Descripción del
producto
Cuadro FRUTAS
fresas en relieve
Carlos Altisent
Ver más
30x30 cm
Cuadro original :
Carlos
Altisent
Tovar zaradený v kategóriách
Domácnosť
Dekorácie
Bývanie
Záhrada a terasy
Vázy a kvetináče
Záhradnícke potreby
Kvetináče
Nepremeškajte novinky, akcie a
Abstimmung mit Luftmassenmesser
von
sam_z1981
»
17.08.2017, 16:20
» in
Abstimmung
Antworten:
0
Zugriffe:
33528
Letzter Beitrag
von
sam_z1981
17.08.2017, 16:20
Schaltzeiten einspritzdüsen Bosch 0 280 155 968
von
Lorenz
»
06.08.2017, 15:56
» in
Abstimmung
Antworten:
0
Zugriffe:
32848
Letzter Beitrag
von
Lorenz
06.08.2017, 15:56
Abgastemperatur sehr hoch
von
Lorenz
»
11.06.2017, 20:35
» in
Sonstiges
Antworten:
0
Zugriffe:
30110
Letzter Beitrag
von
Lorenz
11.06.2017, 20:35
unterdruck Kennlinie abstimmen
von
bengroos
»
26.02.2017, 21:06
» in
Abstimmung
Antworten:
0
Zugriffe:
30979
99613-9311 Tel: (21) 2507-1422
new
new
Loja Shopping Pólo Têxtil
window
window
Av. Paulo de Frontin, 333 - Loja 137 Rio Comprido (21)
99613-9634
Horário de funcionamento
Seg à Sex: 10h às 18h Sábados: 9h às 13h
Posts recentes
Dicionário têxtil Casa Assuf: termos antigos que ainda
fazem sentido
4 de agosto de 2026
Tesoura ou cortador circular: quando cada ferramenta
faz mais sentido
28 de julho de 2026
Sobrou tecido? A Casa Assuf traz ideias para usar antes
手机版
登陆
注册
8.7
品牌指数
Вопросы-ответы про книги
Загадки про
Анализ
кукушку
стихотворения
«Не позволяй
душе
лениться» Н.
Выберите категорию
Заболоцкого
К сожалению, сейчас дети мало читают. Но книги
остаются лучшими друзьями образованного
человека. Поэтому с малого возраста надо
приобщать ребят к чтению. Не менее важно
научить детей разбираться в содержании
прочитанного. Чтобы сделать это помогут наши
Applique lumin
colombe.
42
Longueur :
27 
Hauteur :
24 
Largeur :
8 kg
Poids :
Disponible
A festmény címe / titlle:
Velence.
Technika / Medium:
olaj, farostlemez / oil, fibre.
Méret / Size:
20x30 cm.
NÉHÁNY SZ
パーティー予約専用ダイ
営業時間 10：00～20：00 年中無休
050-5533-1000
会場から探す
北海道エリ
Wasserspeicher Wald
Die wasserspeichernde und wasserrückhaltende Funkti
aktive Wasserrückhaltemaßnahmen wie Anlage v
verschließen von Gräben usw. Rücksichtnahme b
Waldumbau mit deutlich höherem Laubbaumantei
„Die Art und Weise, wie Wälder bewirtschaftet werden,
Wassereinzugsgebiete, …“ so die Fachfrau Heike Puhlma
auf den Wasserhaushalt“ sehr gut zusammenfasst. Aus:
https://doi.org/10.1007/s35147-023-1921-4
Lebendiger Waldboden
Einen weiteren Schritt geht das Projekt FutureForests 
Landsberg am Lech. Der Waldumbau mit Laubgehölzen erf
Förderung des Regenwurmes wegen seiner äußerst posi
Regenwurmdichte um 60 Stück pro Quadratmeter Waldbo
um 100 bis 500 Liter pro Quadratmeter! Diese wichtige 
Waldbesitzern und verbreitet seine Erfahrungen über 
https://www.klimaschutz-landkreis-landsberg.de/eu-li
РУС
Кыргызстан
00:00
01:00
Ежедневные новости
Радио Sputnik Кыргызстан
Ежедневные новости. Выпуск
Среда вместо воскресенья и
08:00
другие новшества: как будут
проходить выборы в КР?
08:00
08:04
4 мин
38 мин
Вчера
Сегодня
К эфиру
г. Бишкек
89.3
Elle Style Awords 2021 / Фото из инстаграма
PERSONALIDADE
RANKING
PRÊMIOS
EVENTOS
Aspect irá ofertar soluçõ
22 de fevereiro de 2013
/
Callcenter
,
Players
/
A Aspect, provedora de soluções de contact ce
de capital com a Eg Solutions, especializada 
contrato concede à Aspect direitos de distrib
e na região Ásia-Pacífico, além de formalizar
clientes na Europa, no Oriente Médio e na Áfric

====

What to work on:
Go through the records from the first line and copy each one exactly, ending after the line that contains "Av. Paulo de". Give nothing else.

Solution for this problem:
Descripción del
producto
Cuadro FRUTAS
fresas en relieve
Carlos Altisent
Ver más
30x30 cm
Cuadro original :
Carlos
Altisent
Tovar zaradený v kategóriách
Domácnosť
Dekorácie
Bývanie
Záhrada a terasy
Vázy a kvetináče
Záhradnícke potreby
Kvetináče
Nepremeškajte novinky, akcie a
Abstimmung mit Luftmassenmesser
von
sam_z1981
»
17.08.2017, 16:20
» in
Abstimmung
Antworten:
0
Zugriffe:
33528
Letzter Beitrag
von
sam_z1981
17.08.2017, 16:20
Schaltzeiten einspritzdüsen Bosch 0 280 155 968
von
Lorenz
»
06.08.2017, 15:56
» in
Abstimmung
Antworten:
0
Zugriffe:
32848
Letzter Beitrag
von
Lorenz
06.08.2017, 15:56
Abgastemperatur sehr hoch
von
Lorenz
»
11.06.2017, 20:35
» in
Sonstiges
Antworten:
0
Zugriffe:
30110
Letzter Beitrag
von
Lorenz
11.06.2017, 20:35
unterdruck Kennlinie abstimmen
von
bengroos
»
26.02.2017, 21:06
» in
Abstimmung
Antworten:
0
Zugriffe:
30979
99613-9311 Tel: (21) 2507-1422
new
new
Loja Shopping Pólo Têxtil
window
window
Av. Paulo de Frontin, 333 - Loja 137 Rio Comprido (21)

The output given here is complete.